Hasegawa Ayaka, Tagawa Yoshiaki, Shinmei Yasuhiro, Shinkai Akihiro, Ishida Susumu
Department of Ophthalmology, Tokeidai Memorial Hospital, Sapporo, JPN.
Department of Ophthalmology, Hokkaido University, Sapporo, JPN.
Cureus. 2025 Aug 27;17(8):e91148. doi: 10.7759/cureus.91148. eCollection 2025 Aug.
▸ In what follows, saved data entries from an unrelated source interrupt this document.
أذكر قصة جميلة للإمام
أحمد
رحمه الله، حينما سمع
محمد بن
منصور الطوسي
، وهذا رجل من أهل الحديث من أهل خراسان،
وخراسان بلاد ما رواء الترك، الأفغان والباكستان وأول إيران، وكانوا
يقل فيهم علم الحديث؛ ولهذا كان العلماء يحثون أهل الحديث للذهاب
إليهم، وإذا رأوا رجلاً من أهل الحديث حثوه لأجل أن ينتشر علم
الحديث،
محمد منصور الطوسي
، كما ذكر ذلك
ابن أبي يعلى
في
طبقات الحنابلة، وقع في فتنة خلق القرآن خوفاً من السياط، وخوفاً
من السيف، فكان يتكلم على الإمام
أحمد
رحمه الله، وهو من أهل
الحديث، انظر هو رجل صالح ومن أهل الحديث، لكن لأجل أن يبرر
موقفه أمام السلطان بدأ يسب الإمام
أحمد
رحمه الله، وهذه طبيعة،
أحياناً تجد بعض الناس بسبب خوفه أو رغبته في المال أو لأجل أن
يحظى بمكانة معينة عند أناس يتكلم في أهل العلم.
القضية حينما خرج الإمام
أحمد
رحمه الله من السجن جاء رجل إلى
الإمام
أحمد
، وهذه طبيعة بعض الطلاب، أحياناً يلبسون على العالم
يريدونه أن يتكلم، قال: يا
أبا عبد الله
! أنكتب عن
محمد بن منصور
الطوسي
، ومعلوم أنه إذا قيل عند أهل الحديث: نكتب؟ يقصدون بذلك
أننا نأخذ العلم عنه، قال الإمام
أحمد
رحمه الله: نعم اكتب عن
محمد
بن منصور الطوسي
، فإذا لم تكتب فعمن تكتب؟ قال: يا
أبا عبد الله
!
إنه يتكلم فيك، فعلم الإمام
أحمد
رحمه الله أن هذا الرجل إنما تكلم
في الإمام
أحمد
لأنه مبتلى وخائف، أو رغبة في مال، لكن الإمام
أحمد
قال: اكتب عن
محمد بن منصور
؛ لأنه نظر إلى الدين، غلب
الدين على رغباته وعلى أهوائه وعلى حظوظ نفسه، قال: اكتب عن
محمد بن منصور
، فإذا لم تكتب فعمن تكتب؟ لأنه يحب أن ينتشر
Blepharospasm, characterized by abnormal blinking and sensory hypersensitivity such as photophobia and ocular pain, is thought to arise from pathological sensorimotor integration. We report a rare case of a male teenager with a growth hormone-secreting giant pituitary adenoma compressing both the optic chiasm and bilateral trigeminal nerves. Initially, the patient presented with visual disturbances and bitemporal hemianopia, without photophobia or ocular pain. Following partial tumor resection, which relieved compression of the optic chiasm but not the trigeminal nerves, he developed severe photophobia, deep ocular pain, and bilateral secondary blepharospasm. These symptoms persisted despite pharmacologic interventions, including pregabalin and topical rebamipide. A second surgery, which decompressed the trigeminal nerves, led to the complete resolution of all symptoms. The clinical course suggests that trigeminal nerve compression, particularly of the ophthalmic branch (V1), may induce hypersensitivity states resulting in neuropathic pain, photophobia, and secondary blepharospasm. We hypothesize that initial optic chiasm compression suppressed photophobia by disrupting non-visual photophobia circuits through the suprachiasmatic nuclei to pulvinar nuclei. After decompression, restoration of this pathway unmasked the hypersensitivity induced by ongoing trigeminal compression. The complete resolution of symptoms following trigeminal decompression supports the role of peripheral sensory nerve compression in the pathogenesis of photophobia and secondary blepharospasm. This case provides novel clinical evidence for the interrelationship between the trigeminal and visual pathways in sensorimotor disorders.
睑痉挛的特征是异常眨眼以及畏光和眼痛等感觉过敏,被认为源于病理性感觉运动整合。我们报告了一例罕见病例,一名男性青少年患有分泌生长激素的巨大垂体腺瘤,该腺瘤对视交叉和双侧三叉神经均造成压迫。最初,患者出现视觉障碍和双颞侧偏盲,无畏光或眼痛症状。在进行部分肿瘤切除术后,视交叉压迫得以缓解,但三叉神经压迫未解除,随后他出现了严重畏光、深部眼痛和双侧继发性睑痉挛。尽管采取了包括普瑞巴林和局部应用瑞巴派特在内的药物干预措施,这些症状仍持续存在。第二次手术对三叉神经进行了减压,所有症状完全缓解。临床病程表明,三叉神经压迫,尤其是眼支(V1)的压迫,可能诱发超敏状态,导致神经性疼痛、畏光和继发性睑痉挛。我们推测,最初的视交叉压迫通过破坏从视交叉上核到丘脑枕核的非视觉畏光通路,抑制了畏光症状。减压后,该通路的恢复使持续存在的三叉神经压迫所诱发的超敏反应显现出来。三叉神经减压后症状完全缓解,这支持了外周感觉神经压迫在畏光和继发性睑痉挛发病机制中的作用。该病例为感觉运动障碍中三叉神经和视觉通路之间的相互关系提供了新的临床证据。